==== DATASET EXTRACT

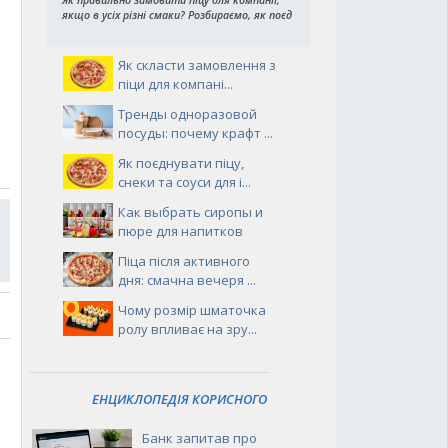
якщо в усіх різні смаки? Розбираємо, як поєд
Як скласти замовлення з
піци для компані...
Тренды одноразовой
посуды: почему крафт ...
Як поєднувати піцу,
снеки та соуси для і...
Как выбрать сиропы и
пюре для напитков
Піца після активного
дня: смачна вечеря ...
Чому розмір шматочка
ролу впливає на зру...
ЕНЦИКЛОПЕДІЯ КОРИСНОГО
Банк запитав про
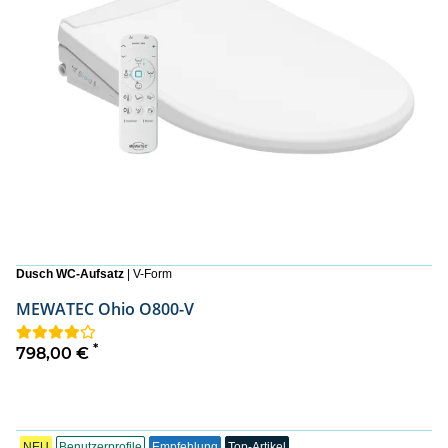
Dusch WC-Aufsatz
| V-Form
MEWATEC Ohio O800-V
*
798,00 €
NEU
Benutzerprofile
Empfehlung
Top-Artikel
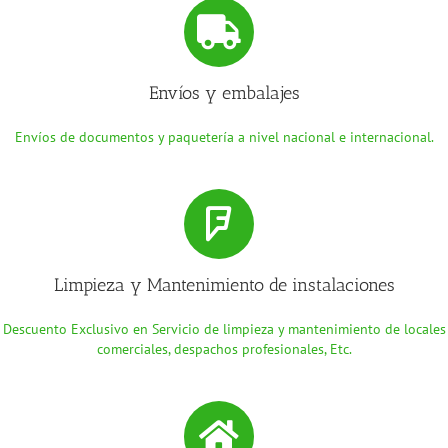
Envíos y embalajes
Envíos de documentos y paquetería a nivel nacional e internacional.
Limpieza y Mantenimiento de instalaciones
Descuento Exclusivo en Servicio de limpieza y mantenimiento de locales
comerciales, despachos profesionales, Etc.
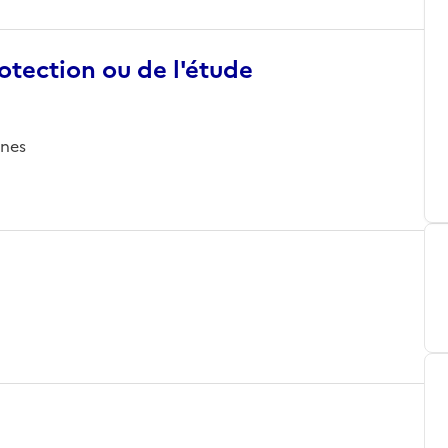
otection ou de l'étude
ines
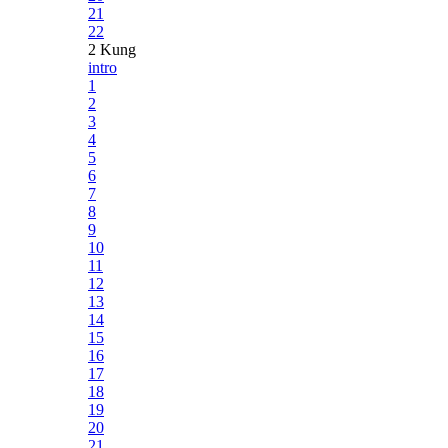
21
22
2 Kung
intro
1
2
3
4
5
6
7
8
9
10
11
12
13
14
15
16
17
18
19
20
21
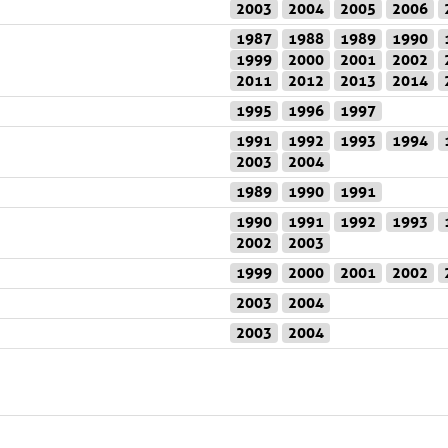
2003
2004
2005
2006
1987
1988
1989
1990
1999
2000
2001
2002
2011
2012
2013
2014
1995
1996
1997
1991
1992
1993
1994
2003
2004
1989
1990
1991
1990
1991
1992
1993
2002
2003
1999
2000
2001
2002
2003
2004
2003
2004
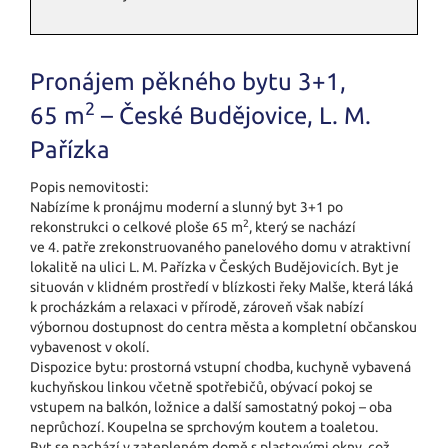
Pronájem pěkného bytu 3+1,
2
65 m
– České Budějovice, L. M.
Pařízka
Popis nemovitosti:
Nabízíme k pronájmu moderní a slunný byt 3+1 po
2
rekonstrukci o celkové ploše 65 m
, který se nachází
ve 4. patře zrekonstruovaného panelového domu v atraktivní
lokalitě na ulici L. M. Pařízka v Českých Budějovicích. Byt je
situován v klidném prostředí v blízkosti řeky Malše, která láká
k procházkám a relaxaci v přírodě, zároveň však nabízí
výbornou dostupnost do centra města a kompletní občanskou
vybavenost v okolí.
Dispozice bytu: prostorná vstupní chodba, kuchyně vybavená
kuchyňskou linkou včetně spotřebičů, obývací pokoj se
vstupem na balkón, ložnice a další samostatný pokoj – oba
neprůchozí. Koupelna se sprchovým koutem a toaletou.
Byt se nachází v zatepleném domě s plastovými okny, což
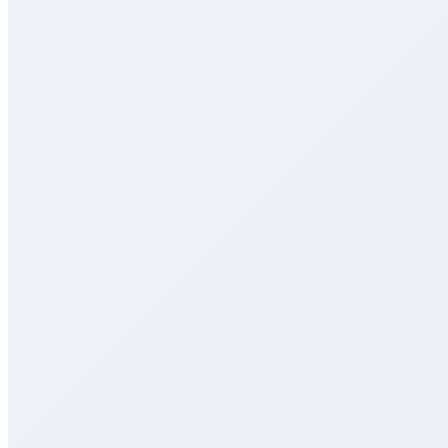
100 000+
4.8
godkända elever
i betyg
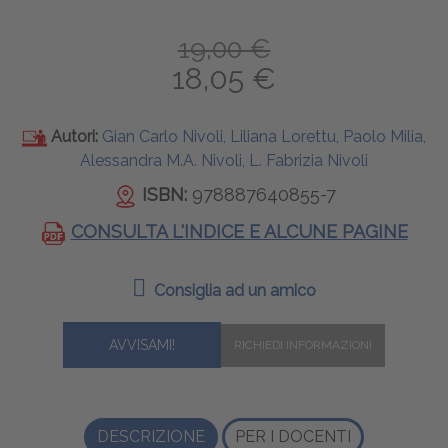
19,00 €
18,05 €
Autori:
Gian Carlo Nivoli, Liliana Lorettu, Paolo Milia,
Alessandra M.A. Nivoli, L. Fabrizia Nivoli
ISBN:
978887640855-7
CONSULTA L'INDICE E ALCUNE PAGINE
Consiglia ad un amico
AVVISAMI!
DESCRIZIONE
PER I DOCENTI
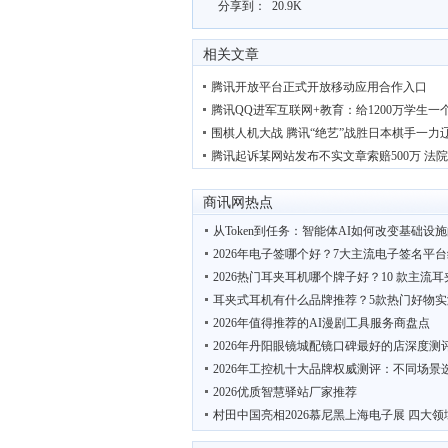
分享到：
20.9K
相关文章
腾讯开放平台正式开放移动应用合作入口
腾讯QQ进军互联网+教育：给1200万学生一
围棋人机大战 腾讯“绝艺”战胜日本棋手一力
腾讯起诉某网站发布不实文章索赔500万 法
商讯网热点
从Token到任务：智能体AI如何改变基础设
2026年电子签哪个好？7大主流电子签名平
2026热门耳夹耳机哪个牌子好？10 款主流
耳夹式耳机有什么品牌推荐？5款热门好物实
2026年值得推荐的AI漫剧工具服务商盘点
2026年丹阳眼镜城配镜口碑最好的店深度测
2026年工控机十大品牌权威测评：不同场景
2026优质智慧驿站厂家推荐
村田中国亮相2026慕尼黑上海电子展 四大领
“鲜”动羊城 西安 周至携猕猴桃电商项目亮相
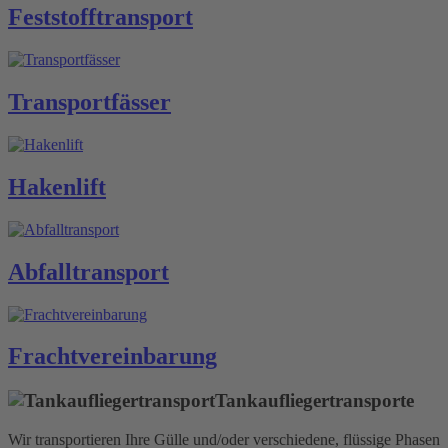
Feststoff­transport
Transport­fässer
Hakenlift
Abfall­transport
Fracht­vereinbarung
Tankauflieger­transporte
Wir transportieren Ihre Gülle und/oder verschiedene, flüssige Phasen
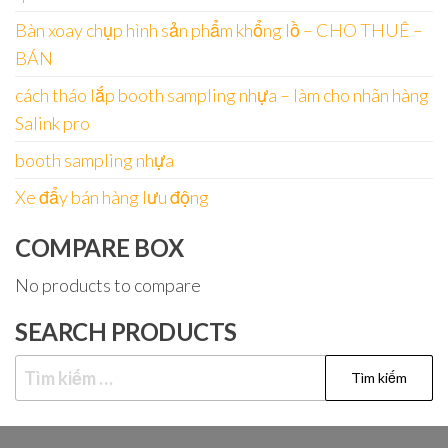
Bàn xoay chụp hình sản phẩm khổng lồ – CHO THUÊ –
BÁN
cách tháo lắp booth sampling nhựa – làm cho nhãn hàng
Salink pro
booth sampling nhựa
Xe đẩy bán hàng lưu động
COMPARE BOX
No products to compare
SEARCH PRODUCTS
Tìm
kiếm
cho:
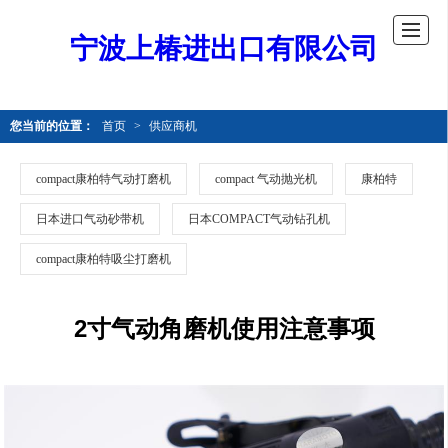
宁波上椿进出口有限公司
您当前的位置：
首页
>
供应商机
compact康柏特气动打磨机
compact 气动抛光机
康柏特
日本进口气动砂带机
日本COMPACT气动钻孔机
compact康柏特吸尘打磨机
2寸气动角磨机使用注意事项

========

- [THE TASK]: Each entry above should be restated word for word, though no picture may appear in the copy.

- [TASK RESULT]:
якщо в усіх різні смаки? Розбираємо, як поєд
Як скласти замовлення з
піци для компані...
Тренды одноразовой
посуды: почему крафт ...
Як поєднувати піцу,
снеки та соуси для і...
Как выбрать сиропы и
пюре для напитков
Піца після активного
дня: смачна вечеря ...
Чому розмір шматочка
ролу впливає на зру...
ЕНЦИКЛОПЕДІЯ КОРИСНОГО
Банк запитав про
Dusch WC-Aufsatz
| V-Form
MEWATEC Ohio O800-V
*
798,00 €
NEU
Benutzerprofile
Empfehlung
Top-Artikel
Envíos y embalajes
Envíos de documentos y paquetería a nivel nacional e internacional.
Limpieza y Mantenimiento de instalaciones
Descuento Exclusivo en Servicio de limpieza y mantenimiento de locales
comerciales, despachos profesionales, Etc.
otection ou de l'étude
ines
21
22
2 Kung
intro
1
2
3
4
5
6
7
8
9
10
11
12
13
14
15
16
17
18
19
20
21
2003
2004
2005
2006
1987
1988
1989
1990
1999
2000
2001
2002
2011
2012
2013
2014
1995
1996
1997
1991
1992
1993
1994
2003
2004
1989
1990
1991
1990
1991
1992
1993
2002
2003
1999
2000
2001
2002
2003
2004
2003
2004
Pronájem pěkného bytu 3+1,
2
65 m
– České Budějovice, L. M.
Pařízka
Popis nemovitosti:
Nabízíme k pronájmu moderní a slunný byt 3+1 po
2
rekonstrukci o celkové ploše 65 m
, který se nachází
ve 4. patře zrekonstruovaného panelového domu v atraktivní
lokalitě na ulici L. M. Pařízka v Českých Budějovicích. Byt je
situován v klidném prostředí v blízkosti řeky Malše, která láká
k procházkám a relaxaci v přírodě, zároveň však nabízí
výbornou dostupnost do centra města a kompletní občanskou
vybavenost v okolí.
Dispozice bytu: prostorná vstupní chodba, kuchyně vybavená
kuchyňskou linkou včetně spotřebičů, obývací pokoj se
vstupem na balkón, ložnice a další samostatný pokoj – oba
neprůchozí. Koupelna se sprchovým koutem a toaletou.
Byt se nachází v zatepleném domě s plastovými okny, což
100 000+
4.8
godkända elever
i betyg
19,00 €
18,05 €
Autori:
Gian Carlo Nivoli, Liliana Lorettu, Paolo Milia,
Alessandra M.A. Nivoli, L. Fabrizia Nivoli
ISBN:
978887640855-7
CONSULTA L'INDICE E ALCUNE PAGINE
Consiglia ad un amico
AVVISAMI!
DESCRIZIONE
PER I DOCENTI
分享到：
20.9K
相关文章
腾讯开放平台正式开放移动应用合作入口
腾讯QQ进军互联网+教育：给1200万学生一
围棋人机大战 腾讯“绝艺”战胜日本棋手一力
腾讯起诉某网站发布不实文章索赔500万 法
商讯网热点
从Token到任务：智能体AI如何改变基础设
2026年电子签哪个好？7大主流电子签名平
2026热门耳夹耳机哪个牌子好？10 款主流
耳夹式耳机有什么品牌推荐？5款热门好物实
2026年值得推荐的AI漫剧工具服务商盘点
2026年丹阳眼镜城配镜口碑最好的店深度测
2026年工控机十大品牌权威测评：不同场景
2026优质智慧驿站厂家推荐
村田中国亮相2026慕尼黑上海电子展 四大领
“鲜”动羊城 西安 周至携猕猴桃电商项目亮相
Feststoff­transport
Transport­fässer
Hakenlift
Abfall­transport
Fracht­vereinbarung
Tankauflieger­transporte
Wir transportieren Ihre Gülle und/oder verschiedene, flüssige Phasen
Bàn xoay chụp hình sản phẩm khổng lồ – CHO THUÊ –
BÁN
cách tháo lắp booth sampling nhựa – làm cho nhãn hàng
Salink pro
booth sampling nhựa
Xe đẩy bán hàng lưu động
COMPARE BOX
No products to compare
SEARCH PRODUCTS
Tìm
kiếm
cho:
宁波上椿进出口有限公司
您当前的位置：
首页
>
供应商机
compact康柏特气动打磨机
compact 气动抛光机
康柏特
日本进口气动砂带机
日本COMPACT气动钻孔机
compact康柏特吸尘打磨机
2寸气动角磨机使用注意事项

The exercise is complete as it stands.